Determine how many lines in the records below contain "Reparación", then state that number alone.

Data excerpts:

======

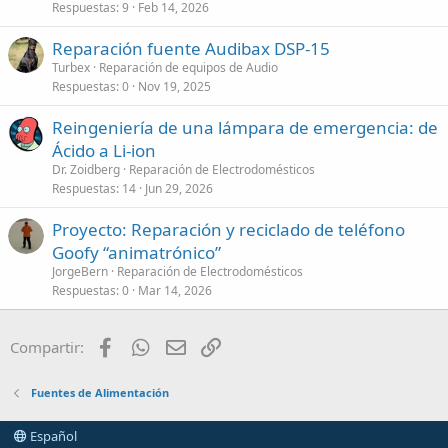
Respuestas
9
Feb 14, 2026
Reparación fuente Audibax DSP-15
Turbex
Reparación de equipos de Audio
Respuestas
0
Nov 19, 2025
Reingeniería de una lámpara de emergencia: de
Ácido a Li-ion
Dr. Zoidberg
Reparación de Electrodomésticos
Respuestas
14
Jun 29, 2026
Proyecto: Reparación y reciclado de teléfono
Goofy “animatrónico”
JorgeBern
Reparación de Electrodomésticos
Respuestas
0
Mar 14, 2026
Facebook
WhatsApp
Email
Enlace
Compartir:
Fuentes de Alimentación
Español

======

Response for this exercise
5